My son who lives abroad uses store-bought paneer in his Indian meals. I am happy that he still enjoys and wants to prepare dishes that he grew up on. This recipe for homemade paneer is especially for him, to encourage his next steps in his culinary journey.
I hope it will be the same for you. As mentioned earlier, I have found that this is the most trouble-free method for making paneer frequently. In terms of contraptions, there are many paneer-making boxes available nowadays, but I use a simple muslin cloth, as is traditional. You must find a method that works for you. When it comes to certain ingredients or dishes, I believe that anyone who really wants to make some will find a way. Paneer is one of them, for sure. It’s a question of whether you feel the effort is worth it, even if it’s fairly easy. Where there’s a will, there’s a “whey”, shall we say!
Speaking of whey, I ensure that I gather the whey that is a byproduct of this process and do not throw it away. I add it to dal or else to atta to make rotis, which will subsequently be paired with a paneer dish. Whey is a form of protein, and doesn’t have a flavour in itself, which means it can be added to a number of dishes easily to boost their nutritional quotient.
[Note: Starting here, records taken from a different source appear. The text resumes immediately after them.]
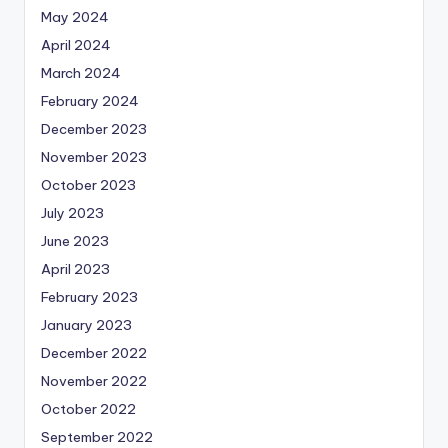
May 2024
April 2024
March 2024
February 2024
December 2023
November 2023
October 2023
July 2023
June 2023
April 2023
February 2023
January 2023
December 2022
November 2022
October 2022
September 2022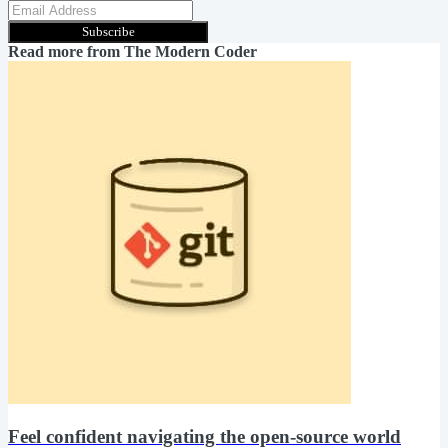
Subscribe
Read more from
The Modern Coder
Feel confident navigating the open-source world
It could even go into a soup, for instance. Depending on what else I am making in the kitchen that day, I will make sure I use it up. There’s no wastage when you make paneer. You can also soak it in water and keep it in the fridge for up to four or five days, which means that it’s very unlikely that you’ll waste the paneer itself. Who would, really? It’s just too tasty to not finish up!

Homemade Paneer
(Yield: 125 grams)
½ litre whole fat milk
Juice of 1 lime OR ½ cup sour curd OR a few drops of vinegar
Equipment
1 strainer
A muslin cloth
1 large bowl
Boil the milk in a pot. Stir occasionally so it does not burn at the bottom.
As soon as it is ready to boil, add the curd /lime juice / vinegar. Stir very lightly. You will soon notice the milk will begin curdling.
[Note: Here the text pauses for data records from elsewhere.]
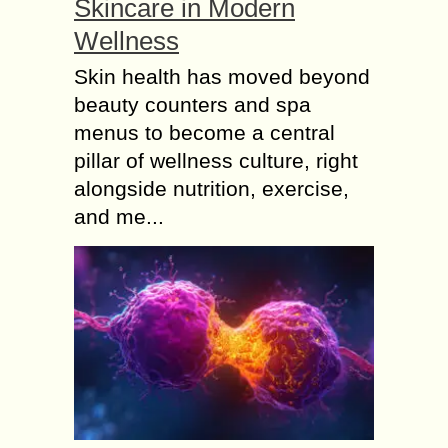
Skincare in Modern
Wellness
Skin health has moved beyond
beauty counters and spa
menus to become a central
pillar of wellness culture, right
alongside nutrition, exercise,
and me...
Now, pour the contents through a muslin cloth placed over a strainer and collect the whey at the bottom.
You will notice the whey is not milky but looks yellow. Set aside the whey. You may wish to use it in other dishes, as mentioned earlier in this post.
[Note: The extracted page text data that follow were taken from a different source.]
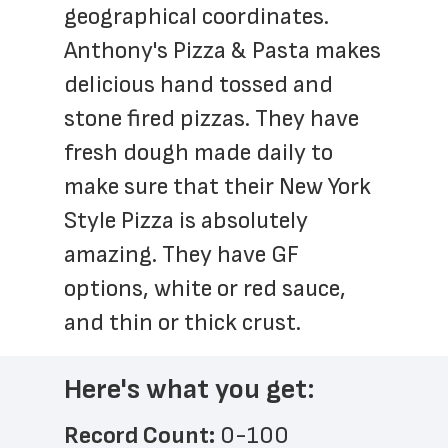
geographical coordinates. 
Anthony's Pizza & Pasta makes 
delicious hand tossed and 
stone fired pizzas. They have 
fresh dough made daily to 
make sure that their New York 
Style Pizza is absolutely 
amazing. They have GF 
options, white or red sauce, 
and thin or thick crust.
Here's what you get:
Record Count: 
0-100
Rinse the paneer under cold water for a few seconds. Then, gather the cloth around it and close tightly.
Place this bundle on the strainer. Place a weight over it to set the paneer. Allow to sit this way for about an hour.
After an hour, remove the weight and the cloth. You will see that a beautiful block of paneer is ready to be cooked. If you’re in need of ideas about how to use it, do explore some recipes I have shared before.